Al Amin secured the first gold of the day for Bangladesh in the men’s -60kg kumite event, beating Pakistani karateka Zafar 7-3 in the final.
Nepal, who had bagged seven golds on the previous day, won bronze in the same event.
“I had belief in myself and thought I could do something for the country. I feel proud for bringing home a gold and representing the red and green flag abroad. I won gold at the South Asian Karate Championship [last month], which inspired me a lot. I followed the practice strategies of foreign players closely. The coaches also trained us a lot,” Al Amin said.
“I left Bangladesh with a bundle of hopes. I trained at night. The coach alerted me about some of the movement of the Pakistani practitioner before entering the final stage. He also gave me some strategies which I followed during the final and I did it,” he added, mentioning that he got his first karate lesson from his uncle and karate coach Shariful Islam.
Other Bangladeshi gold medalists Priya and Antara admitted that Al Amin’s victory in the final had boosted their confidence.

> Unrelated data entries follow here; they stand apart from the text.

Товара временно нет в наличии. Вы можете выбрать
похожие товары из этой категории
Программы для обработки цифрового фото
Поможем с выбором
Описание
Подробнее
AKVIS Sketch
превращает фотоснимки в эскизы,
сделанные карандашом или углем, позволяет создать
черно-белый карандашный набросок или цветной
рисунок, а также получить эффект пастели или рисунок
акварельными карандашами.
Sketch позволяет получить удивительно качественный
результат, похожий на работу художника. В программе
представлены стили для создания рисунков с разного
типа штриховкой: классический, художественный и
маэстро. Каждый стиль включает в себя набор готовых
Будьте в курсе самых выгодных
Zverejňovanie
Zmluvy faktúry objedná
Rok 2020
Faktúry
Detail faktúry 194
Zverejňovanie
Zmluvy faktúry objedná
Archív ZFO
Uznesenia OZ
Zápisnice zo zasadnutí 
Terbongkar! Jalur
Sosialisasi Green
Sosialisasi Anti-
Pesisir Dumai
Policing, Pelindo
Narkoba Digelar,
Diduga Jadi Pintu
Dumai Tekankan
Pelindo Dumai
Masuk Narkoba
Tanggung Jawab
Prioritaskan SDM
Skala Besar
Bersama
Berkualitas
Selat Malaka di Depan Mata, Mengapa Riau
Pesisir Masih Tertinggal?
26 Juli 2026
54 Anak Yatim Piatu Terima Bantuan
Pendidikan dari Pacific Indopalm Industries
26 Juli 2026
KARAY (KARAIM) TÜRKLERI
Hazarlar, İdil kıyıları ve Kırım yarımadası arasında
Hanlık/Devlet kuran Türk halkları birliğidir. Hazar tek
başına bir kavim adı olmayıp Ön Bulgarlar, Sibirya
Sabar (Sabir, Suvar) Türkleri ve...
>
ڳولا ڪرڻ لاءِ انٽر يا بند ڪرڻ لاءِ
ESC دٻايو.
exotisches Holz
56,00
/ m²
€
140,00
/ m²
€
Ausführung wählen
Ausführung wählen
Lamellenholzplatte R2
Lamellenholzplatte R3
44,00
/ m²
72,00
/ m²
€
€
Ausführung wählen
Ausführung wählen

Priya bagged the country’s second gold medal of the day in the women's -55kg kumite event, beating Pakistani karateka Kouser Sana 4-3 in the final.
“Al Amin’s gold inspired me a lot because it was Bangladesh’s first gold in the first event of the day. I was warming up as my event was next and nothing was more pleasing to hear than that good news at the time,” Priya said.
Antara, who earlier opened Bangladesh’s medal tally with a bronze Monday, bagged the country’s fourth gold in total, and third in karate, after beating Nepal's Anu Gurung 5-2 in the final of the women's -61kg kumite event.
Antara’s wins, including one against Pakistan in the semi-finals, were more dominant than that of her two compatriots.
“I was very motivated after seeing Al Amin and Priya win gold,” she said.
One of the masterminds behind the brilliant performance of the Bangladeshi karatekas is national team chief adviser and head coach Tetsuro Kitamura.
The Japanese national first came to Bangladesh in 1985 and coached for two years.
The former Cambodia coach returned and has being guiding the Bangladesh team since the start of their SA Games 2019 preparations in July.
“This is my best day of my life after seeing them win three golds in a day,” said the 58-year old, who can speak fluent Bangla.
“The Bangladeshi karatekas have a lot of potential, but there is no long term plan. I set a target of four golds from them in SAG. I hope to win at least one [today].”
If Bangladesh wins one more gold in the four remaining karate events, it will match the total number of golds the country has won in the martial art since it was included in the SAG in 1999.
The four karate golds Bangladesh had won in previous SAG all came in Dhaka in 2010.